Considering the subject matter, the movie's outrage comes across as selective and misplaced, especially when compared to the way it portrays the suffering of actual human beings during the same period. It's not that the movie doesn't show the suffering of the Jews in Warsaw during World War II. It's that Caro unintentionally errs by way of comparison. The senseless deaths of the zoo's animals are shown in horrific detail, while the movie almost coyly leaves the plight of these people to suggestion (The movie's one implication of the Holocaust is a single scene of a Jan encountering a Jewish man trying to keep a group of children calm as they board a train out of Warsaw).
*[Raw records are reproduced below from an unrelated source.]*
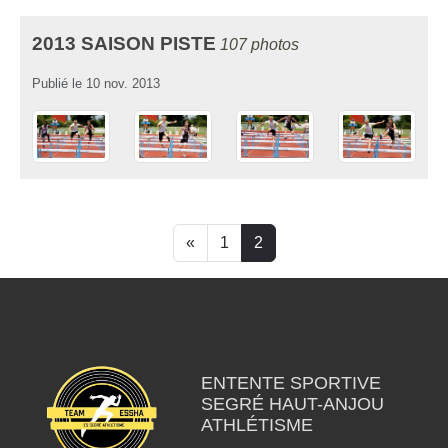
2013 SAISON PISTE
107 photos
Publié le
10 nov. 2013
«
1
2
ENTENTE SPORTIVE
SEGRÉ HAUT-ANJOU
ATHLÉTISME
Admittedly, much of this criticism is leveled against what the movie isn't, as opposed to what it is. In terms of what we actually get from it, the movie succeeds most when it follows the particulars of how the Zabinskis move refugees from the ghetto to their zoo and, ultimately, to safety. They come up with a plan to turn the zoo into a pig farm, with the feed coming from the garbage of the ghetto. Jan smuggles Jews within the piles of trash in the back of his truck. The various passageways under and between enclosures become a system of clandestine movement and hiding places. The back of a baker's shop has been transformed into a place where counterfeit documents are made.

The movie's moral stance is clear and clear-eyed. A brief discussion between husband and wife—about how hiding strangers is different than hiding a friend, especially with the dangers involved—is the one, mostly unnecessary attempt at creating moral conflict. The conflicts come mostly from the near-constant presence of Heck, who wants to revive an extinct species of cattle through breeding, flirts with Antonina, and arrives at inopportune moments for those in hiding (The movie's climax, by the way, is a race against time that seems particularly contrived). Much of the relationship between Antonina and Jan hinges on his reaction to Heck's advances.

That's because anything else about them is lost in the narrative's rush to get through events (Antonina is first shown pregnant moments before she gives birth, and another character is first seen as an underground freedom fighter moments before being in the heat of battle). The Zookeeper's Wife is too hasty to tell its story, and that haste means that we lose the impact of vital components of that story.